Stored records:
Content starts

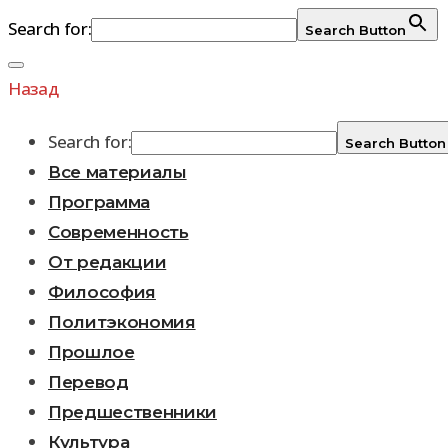
Search for:
Search Button
Перейти
к
Назад
содержимому
Search for:
Search Button
Все материалы
Программа
Современность
От редакции
Философия
Политэкономия
Прошлое
Перевод
Предшественники
Культура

Content ends

Assignment: Transcribe the records above exactly, excluding every picture.

Answer:
Search for:
Search Button
Перейти
к
Назад
содержимому
Search for:
Search Button
Все материалы
Программа
Современность
От редакции
Философия
Политэкономия
Прошлое
Перевод
Предшественники
Культура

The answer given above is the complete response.